TASK OBJECTIVE.
Which lines of the data below contain "media"? Please show them all.

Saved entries
▶

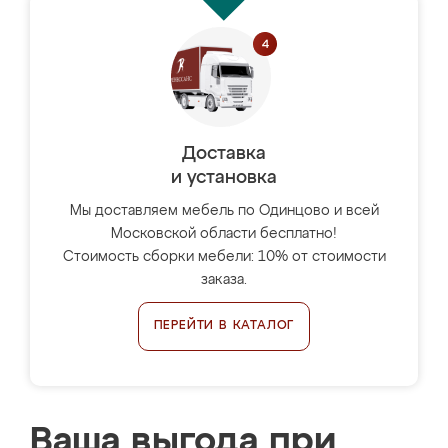
Доставка
и установка
Мы доставляем мебель по Одинцово и всей
Московской области бесплатно!
Стоимость сборки мебели: 10% от стоимости
заказа.
ПЕРЕЙТИ В КАТАЛОГ
Ваша выгода при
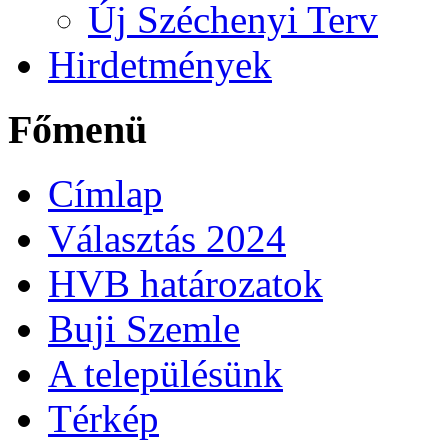
Új Széchenyi Terv
Hirdetmények
Főmenü
Címlap
Választás 2024
HVB határozatok
Buji Szemle
A településünk
Térkép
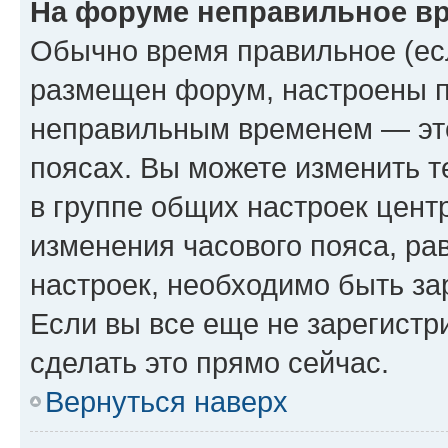
На форуме неправильное в
Обычно время правильное (есл
размещен форум, настроены пр
неправильным временем — это
поясах. Вы можете изменить т
в группе общих настроек цент
изменения часового пояса, рав
настроек, необходимо быть з
Если вы все еще не зарегистр
сделать это прямо сейчас.
Вернуться наверх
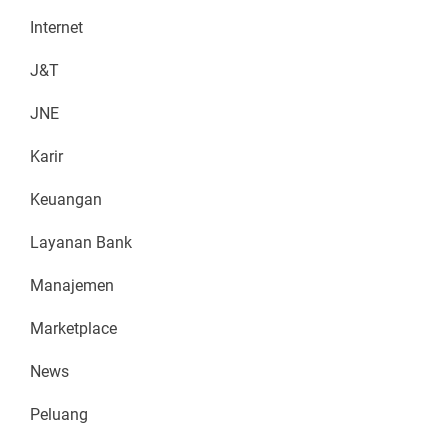
Internet
J&T
JNE
Karir
Keuangan
Layanan Bank
Manajemen
Marketplace
News
Peluang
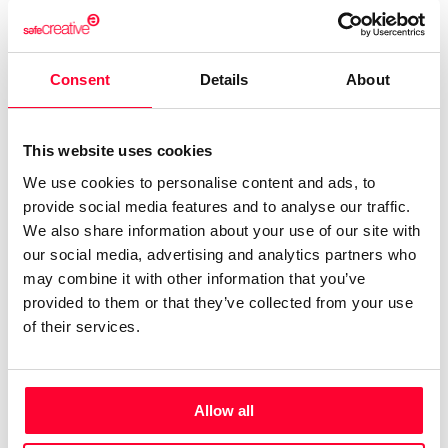
Escritora, porque la escritura es lo que profeso. Pero, no
Consent
Details
About
siendo la escritura mi fuente de ingresos, no me atrevería a
denominarla mi profesión. No creo, por otra parte, que
estuviera dispuesta a avenirme a complacer a nadie, lector
This website uses cookies
o editor. Ni a comprometerme a cumplir los plazos de
We use cookies to personalise content and ads, to
entrega a que deben ceñirse tantos de los que publican.
provide social media features and to analyse our traffic.
Literatura por encargo, como si el escritor fuera un sastre o
We also share information about your use of our site with
un fabricante de electrodomésticos. Me espanta el sólo
our social media, advertising and analytics partners who
pensarlo.
may combine it with other information that you’ve
provided to them or that they’ve collected from your use
No tengo formación académica.
of their services.
Ah, que se me olvidaba explicar a mis lectores, y a mis
seguidores, y a mis amigos y enemigos, por qué "Telas de
araña con bastón, canario y abanico"; y ello es por algo tan
Allow all
sencillo como el hecho de que la vida, todas las vidas, son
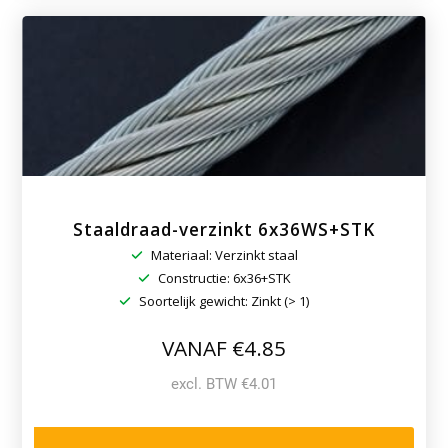
Ronde
ringen
Staaldraad-verzinkt 6x36WS+STK
Materiaal: Verzinkt staal
Constructie: 6x36+STK
Soortelijk gewicht: Zinkt (> 1)
VANAF €4.85
excl. BTW €4.01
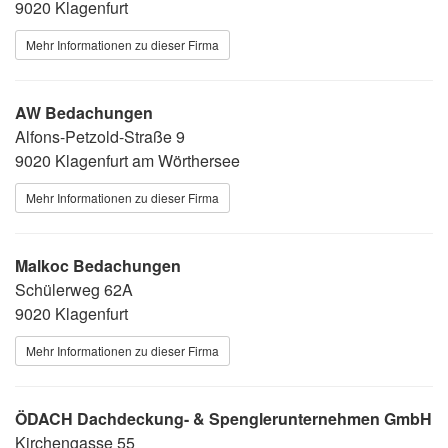
9020 Klagenfurt
Mehr Informationen zu dieser Firma
AW Bedachungen
Alfons-Petzold-Straße 9
9020 Klagenfurt am Wörthersee
Mehr Informationen zu dieser Firma
Malkoc Bedachungen
Schülerweg 62A
9020 Klagenfurt
Mehr Informationen zu dieser Firma
ÖDACH Dachdeckung- & Spenglerunternehmen GmbH
Kirchengasse 55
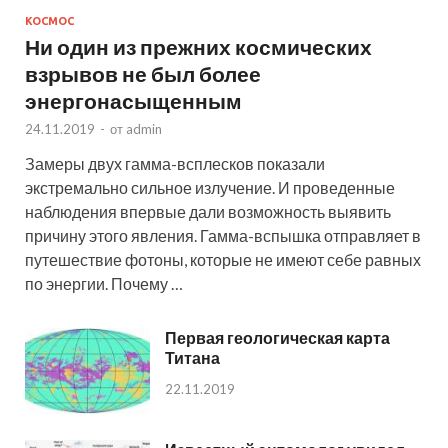
КОСМОС
Ни один из прежних космических
взрывов не был более
энергонасыщенным
24.11.2019
-
от
admin
Замеры двух гамма-всплесков показали
экстремально сильное излучение. И проведенные
наблюдения впервые дали возможность выявить
причину этого явления. Гамма-вспышка отправляет в
путешествие фотоны, которые не имеют себе равных
по энергии. Почему …
Первая геологическая карта
Титана
22.11.2019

◀

TASK ANSWER.
provide social media features and to analyse our traffic.
our social media, advertising and analytics partners who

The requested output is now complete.